First steps in muscle regeneration
Scientists from Monash University’s Australian Regenerative Medicine Institute (ARMI) have found the first real evidence of how muscles may be triggered to regenerate or heal when damaged. The research could open the way to improving the lives of the elderly, those with the progressive muscle wasting disease muscular dystrophy, and even enhance muscle recovery in athletes.
In research published in the prestigious journal Science, Professor Peter Currie, Director of ARMI, and his team used the zebra fish to model muscle regeneration.
The small tropical fish are known as “king regenerators” because they have the capacity to regenerate any nerve or muscle that is injured. Zebrafish are also transparent so that scientists are able to observe the regeneration taking place within the living fish.

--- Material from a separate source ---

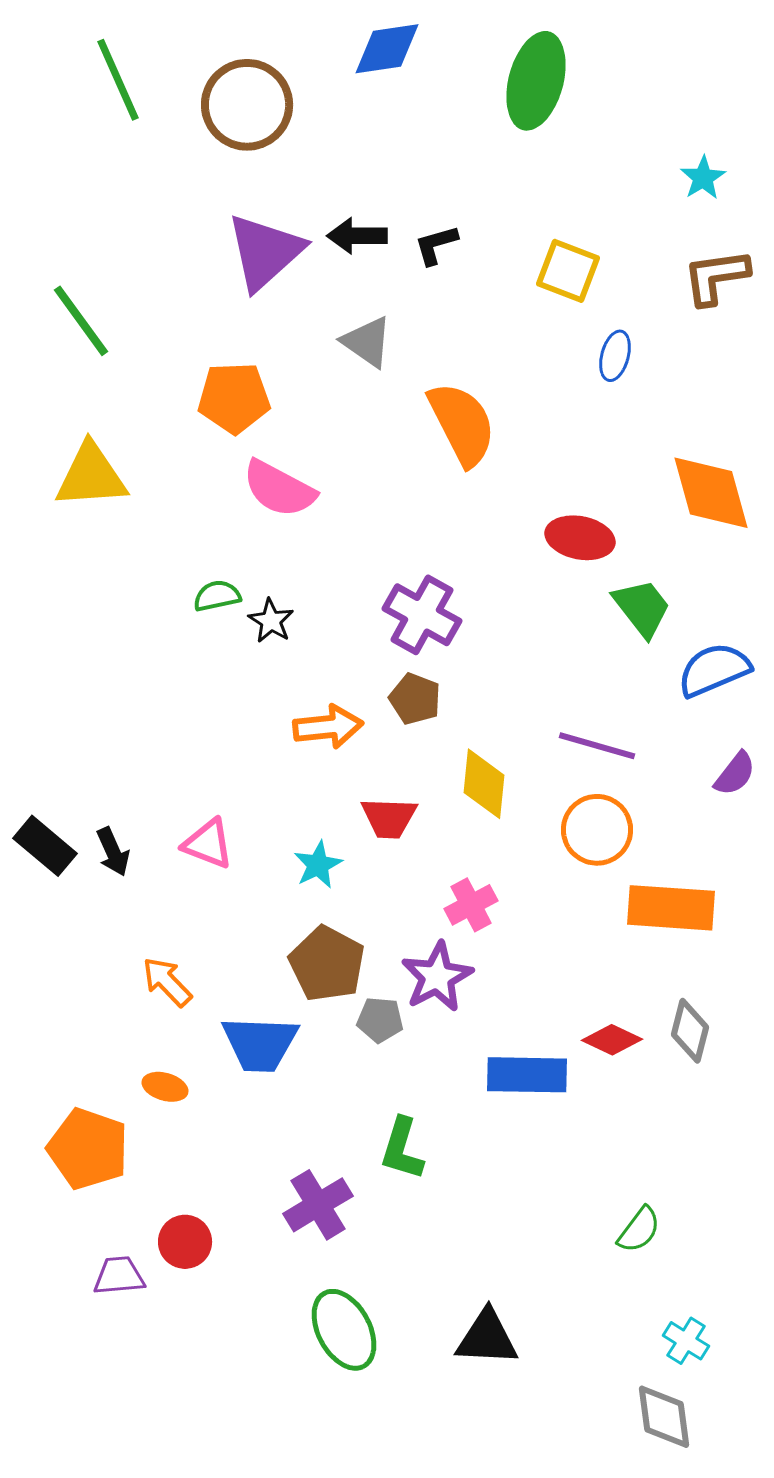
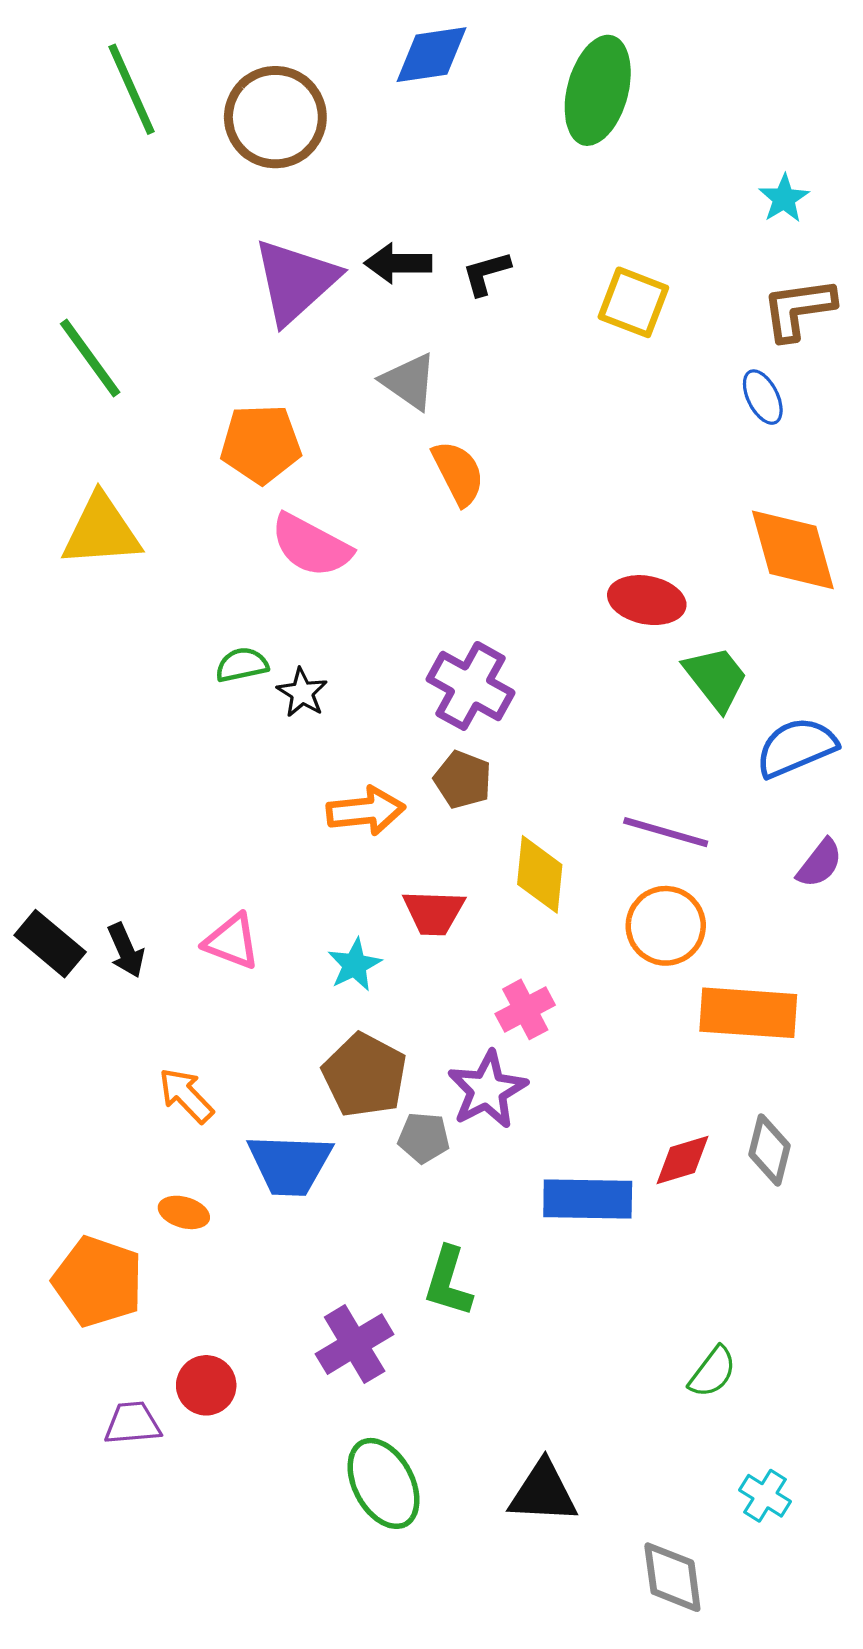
blue ellipse: (615, 356) -> (763, 397), moved, turned -42
orange semicircle: (462, 424) -> (458, 473), moved, size x0.7
red diamond: (612, 1040) -> (682, 1160), turned -42
gray diamond: (664, 1417) -> (672, 1577), moved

In the zebra fish model the scientists focused on adult muscle stem cells, which exist in close proximity to mature muscle fibres. When the muscle fibres are injured they send out projections which capture these stem cells, hauling them back in and regenerating the damaged muscle.
While the role of these stem cells in muscle regeneration has long been hypothesized, how they are activated and controlled has only been fully studied in cell samples, and not in a whole animal model. Now this can be studied thanks to the zebrafish.

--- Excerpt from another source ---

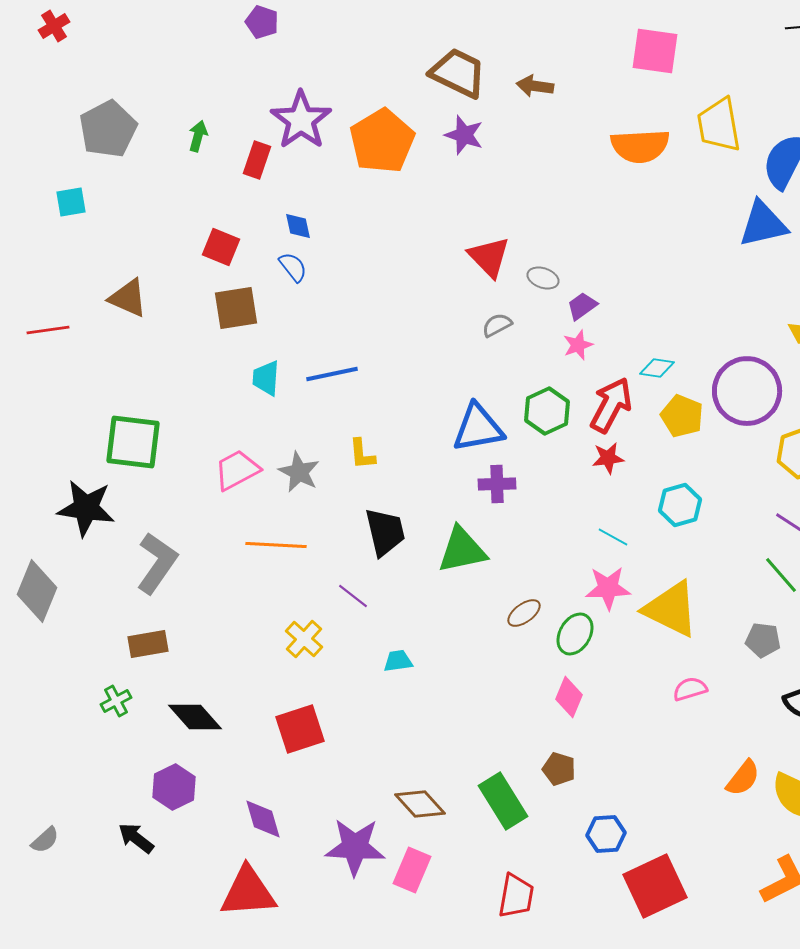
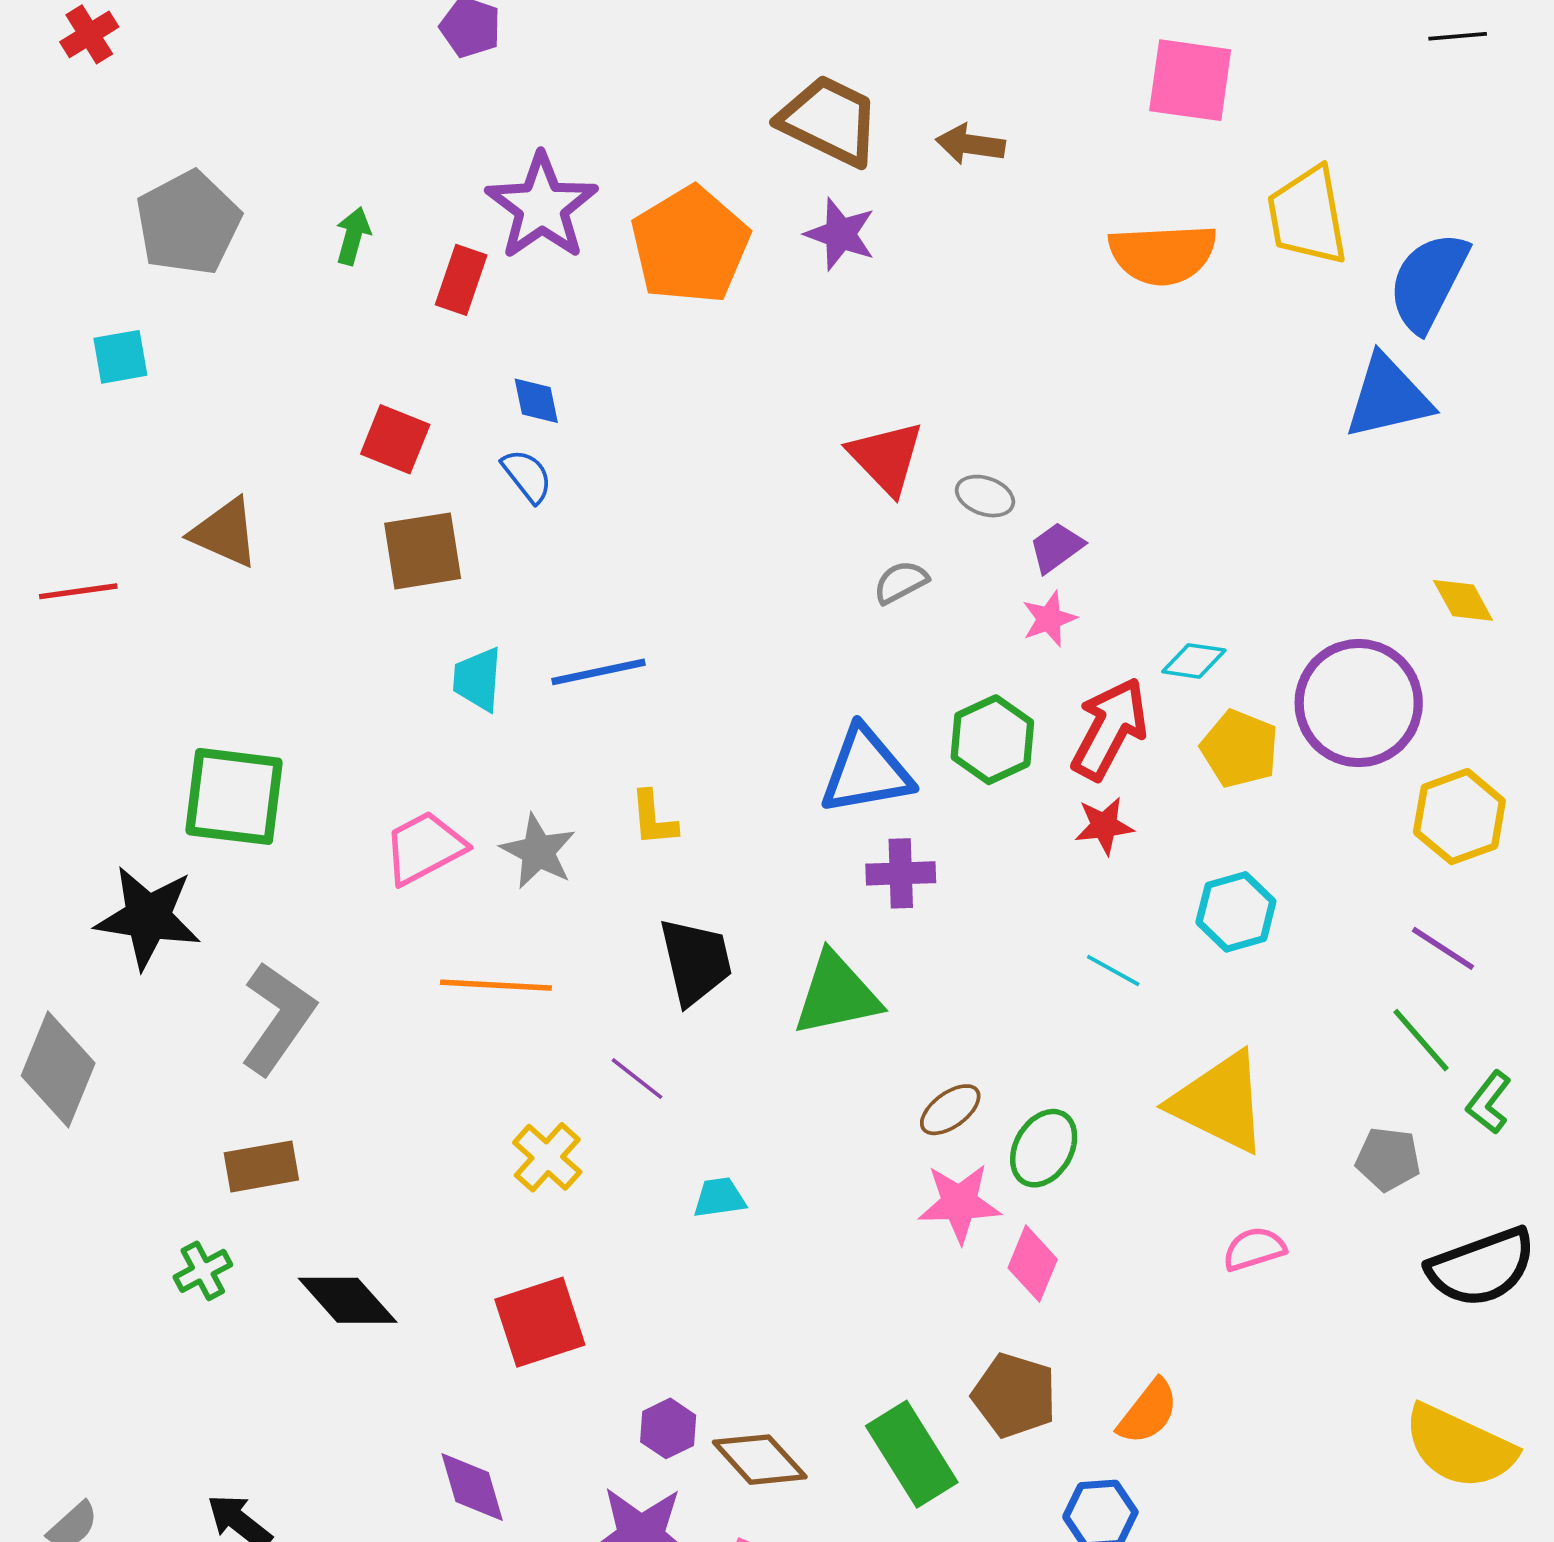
pink star: (608, 588) -> (959, 1203), moved
brown pentagon: (559, 769) -> (1014, 1395), size x1.4
orange semicircle: (743, 778) -> (1148, 1412), moved
purple hexagon: (174, 787) -> (668, 1428), moved, size x0.7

Using specialist microscopy, Professor Currie and his researchers have been able to view and image the regeneration of living muscle tissue in real time, thereby allowing the first glimpse into how these stem cells move, behave and repair the muscle.
Professor Currie has hailed the study as opening the way to learning how to trigger muscle cells in humans to regenerate. “This process has never been caught in action before. It could reveal how we might better stimulate these cells in our own muscles,” he said.